Autor: Ady Canário
Pesquisadora sobre linguagem social, análise do discurso, ações afirmativas, educação das relações étnico-raciais e culturais na perspectiva inclusiva. Egressa do Curso de Letras da Universidade do Estado do Rio Grande do Norte. Atualmente é professora da Universidade Federal Rural do Semi-Árido. Doutora em Estudos da Linguagem pela Universidade Federal do Rio Grande do Norte. Cidadã de Mossoró onde mora com sua família e é natural de São Miguel/Apodi-RN. É organizadora dos livros “Programa Conexões de Saberes na UFERSA: saberes e cidadania”, “Economia Feminista: mulheres rurais e políticas públicas”, “Políticas Públicas e Direitos Humanos: perspectivas de análise a partir dos objetivos de desenvolvimento sustentável” e de vários artigos.
A sanção presidencial, neste novembro/2023, atualizando a política de ação afirmativa de cotas para o acesso à educação de grupos étnico-raciais, tais como: pobres, pretos, pardos, indígenas, quilombolas e pessoas com deficiência às universidades públicas, traz consigo mais abertura de ingresso de jovens de comunidades populares, sem dúvidas.

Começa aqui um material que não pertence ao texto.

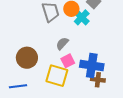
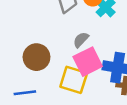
pink square: (68, 61) -> (88, 62), size x1.6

Desde o ano de 2012 que a Lei de Cotas nas universidades e institutos federais gerou oportunidades para mais de 1,1 milhão de brasileiros em instituições públicas, segundo aponta o INEP-Instituto Nacional de Estudos e Pesquisas Educacionais Anísio Teixeira.
A Lei 12.711 é uma importante ação que destina vagas para ex-alunos de escola pública de ensino no nosso país, sendo um de seus requisitos e a recente sanção atualiza a legislação, que passa a valer no próximo ano de 2024, com as seguintes novidades:
-muda o modo de ingresso;
-reduz a renda familiar para um salário mínimo;
-inclui estudantes quilombolas;
-prevê monitoramento anual;
-prioridade no auxílio estudantil;
-extensão da política para a pós-graduação.

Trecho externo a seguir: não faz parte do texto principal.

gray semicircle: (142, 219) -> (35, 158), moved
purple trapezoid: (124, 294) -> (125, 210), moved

Com certeza, isso significa reparação histórica para pessoas que necessitam de igualdade de oportunidades, sobretudo as descendentes de povos que foram escravizados ao longo de séculos e, que, na atualidade ainda padecem de exclusão. Toda a política afirmativa articulada pelo poder público e com a participação da sociedade para a efetiva implementação e acompanhamento.
Nesse sentido, a cota é reparação histórica e é muito importante como uma conquista coletiva para eliminação de desigualdades raciais e sociais. É fazer valer a ação afirmativa em prol das vozes, pois como diz a letra da canção: “É a voz que ecoa do tambor/Chega junto, venha cá/Você também pode lutar, é/ E aprender a respeitar!/Porque o povo preto veio para revolucionar/Cota não é esmola!”(Bia Ferreira). Uma década e ainda temos muito a reparar!

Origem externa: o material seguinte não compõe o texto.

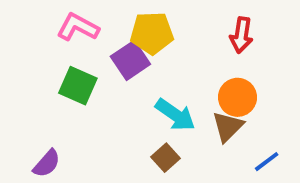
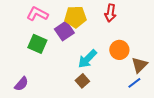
red arrow: (241, 35) -> (110, 13), moved
cyan arrow: (175, 115) -> (87, 59), turned 100
brown triangle: (228, 127) -> (139, 65), moved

A inclusão do 20 de novembro, “Dia Nacional da Consciência Negra”, no calendário escolar completa seu 20º aniversário. Momento para celebrar a história e a luta dos descendentes de povos que foram escravizados contra as desigualdades. Importante ato na inserção social, objeto da Lei nº 10.639, de 9 janeiro de 2003, que colocou na Lei da Educação Nacional o ensino obrigatório da “História e Cultura Afro-Brasileira”, possibilitando que todas as pessoas conheçam, respeitem e valorizem as raízes culturais afro-brasileiras, heranças africanas.
Esse marco, de extrema relevância, resulta de reflexões advindas a partir do Movimento Negro pelo conjunto de ações de brasileiros e brasileiras que construiram e constróem a história do povo preto em sua ancestralidade.
Na formação discursiva escolar, é um dos mais importantes dias. Vem se consolidando como um dispositivo de poder e resistência pela garantia de direitos. Para além do calendário, é pautar o incentivo à implementação da Lei enquanto uma política afirmativa. Com destaque, o princípio da diversidade cultural na educação.
O “Dia Nacional da Consciência Negra” compreende, há duas décadas, atividades de promoção da igualdade racial. Nesse sentido, uma das datas que mais impulsionou ações educativas, bem como o chamamento para toda sociedade.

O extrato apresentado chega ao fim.